*** Supplied data Section Begins ***
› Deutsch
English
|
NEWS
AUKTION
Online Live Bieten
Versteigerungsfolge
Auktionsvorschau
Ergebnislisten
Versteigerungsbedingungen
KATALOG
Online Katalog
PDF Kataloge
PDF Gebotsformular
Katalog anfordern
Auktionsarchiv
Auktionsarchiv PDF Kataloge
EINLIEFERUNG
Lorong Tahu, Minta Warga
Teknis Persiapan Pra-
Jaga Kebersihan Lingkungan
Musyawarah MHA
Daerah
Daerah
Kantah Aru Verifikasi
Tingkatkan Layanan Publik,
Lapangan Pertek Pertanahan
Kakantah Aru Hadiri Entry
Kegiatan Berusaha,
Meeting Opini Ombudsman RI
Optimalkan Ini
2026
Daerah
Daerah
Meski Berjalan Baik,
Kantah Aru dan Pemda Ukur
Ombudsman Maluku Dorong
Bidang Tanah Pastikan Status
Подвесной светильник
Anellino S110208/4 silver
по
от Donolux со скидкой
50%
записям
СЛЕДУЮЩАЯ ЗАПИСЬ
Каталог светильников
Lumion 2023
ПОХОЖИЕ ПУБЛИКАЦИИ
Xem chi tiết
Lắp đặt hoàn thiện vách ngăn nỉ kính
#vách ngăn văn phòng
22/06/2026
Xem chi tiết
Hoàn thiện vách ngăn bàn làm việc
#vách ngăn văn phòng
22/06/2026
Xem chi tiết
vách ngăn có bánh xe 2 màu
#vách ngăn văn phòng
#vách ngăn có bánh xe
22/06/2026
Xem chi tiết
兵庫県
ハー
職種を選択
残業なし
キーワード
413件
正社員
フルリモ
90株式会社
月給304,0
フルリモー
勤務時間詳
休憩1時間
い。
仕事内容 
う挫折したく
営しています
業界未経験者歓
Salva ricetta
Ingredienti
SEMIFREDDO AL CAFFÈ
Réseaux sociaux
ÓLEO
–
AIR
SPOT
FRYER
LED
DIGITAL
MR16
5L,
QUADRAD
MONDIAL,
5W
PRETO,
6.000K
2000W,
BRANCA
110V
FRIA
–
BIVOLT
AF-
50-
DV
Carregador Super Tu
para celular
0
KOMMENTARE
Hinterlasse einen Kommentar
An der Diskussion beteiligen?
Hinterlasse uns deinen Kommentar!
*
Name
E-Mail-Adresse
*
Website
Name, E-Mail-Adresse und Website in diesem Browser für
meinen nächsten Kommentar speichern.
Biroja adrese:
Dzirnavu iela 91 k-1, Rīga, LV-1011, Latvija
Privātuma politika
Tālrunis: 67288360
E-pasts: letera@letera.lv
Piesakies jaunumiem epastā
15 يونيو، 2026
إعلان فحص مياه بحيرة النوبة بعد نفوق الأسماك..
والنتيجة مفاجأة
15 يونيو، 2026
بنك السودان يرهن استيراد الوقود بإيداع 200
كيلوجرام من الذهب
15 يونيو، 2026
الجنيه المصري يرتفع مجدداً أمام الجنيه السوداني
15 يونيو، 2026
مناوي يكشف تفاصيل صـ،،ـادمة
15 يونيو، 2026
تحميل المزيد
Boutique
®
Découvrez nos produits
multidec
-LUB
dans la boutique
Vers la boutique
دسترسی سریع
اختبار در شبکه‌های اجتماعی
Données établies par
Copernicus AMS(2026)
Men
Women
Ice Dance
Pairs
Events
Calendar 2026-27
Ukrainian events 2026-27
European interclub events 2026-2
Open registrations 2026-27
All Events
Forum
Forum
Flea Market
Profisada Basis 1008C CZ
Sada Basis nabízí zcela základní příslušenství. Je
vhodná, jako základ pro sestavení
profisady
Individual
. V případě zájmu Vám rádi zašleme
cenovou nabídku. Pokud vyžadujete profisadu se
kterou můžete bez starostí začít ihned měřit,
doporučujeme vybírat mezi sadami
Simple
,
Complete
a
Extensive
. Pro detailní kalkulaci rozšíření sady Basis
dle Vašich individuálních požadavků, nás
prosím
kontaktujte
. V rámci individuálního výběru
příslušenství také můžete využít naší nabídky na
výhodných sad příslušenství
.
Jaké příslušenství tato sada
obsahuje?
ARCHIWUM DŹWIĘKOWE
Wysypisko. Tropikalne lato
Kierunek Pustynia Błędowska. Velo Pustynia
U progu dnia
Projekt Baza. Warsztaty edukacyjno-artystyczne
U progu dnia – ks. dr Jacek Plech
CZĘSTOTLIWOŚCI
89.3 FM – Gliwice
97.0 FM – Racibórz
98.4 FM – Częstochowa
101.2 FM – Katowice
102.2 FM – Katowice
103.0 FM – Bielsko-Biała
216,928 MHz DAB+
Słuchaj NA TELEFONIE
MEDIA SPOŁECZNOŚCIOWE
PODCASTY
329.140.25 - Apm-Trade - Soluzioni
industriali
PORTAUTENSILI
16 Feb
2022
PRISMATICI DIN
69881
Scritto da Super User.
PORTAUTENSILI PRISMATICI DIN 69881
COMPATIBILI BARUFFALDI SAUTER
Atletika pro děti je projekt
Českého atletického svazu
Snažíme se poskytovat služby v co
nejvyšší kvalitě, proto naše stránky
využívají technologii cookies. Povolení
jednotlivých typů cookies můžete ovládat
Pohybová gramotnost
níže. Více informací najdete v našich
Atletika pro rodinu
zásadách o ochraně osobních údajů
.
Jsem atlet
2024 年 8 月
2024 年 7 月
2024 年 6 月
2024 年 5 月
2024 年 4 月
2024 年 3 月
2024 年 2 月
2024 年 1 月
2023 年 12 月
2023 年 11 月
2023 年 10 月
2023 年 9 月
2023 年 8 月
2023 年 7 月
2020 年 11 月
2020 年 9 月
*** Supplied data Section Ends ***
● **How to complete this task**
Tally every line of the listing that holds the string "dnia", then give the number by itself.

● **Exercise solution**
2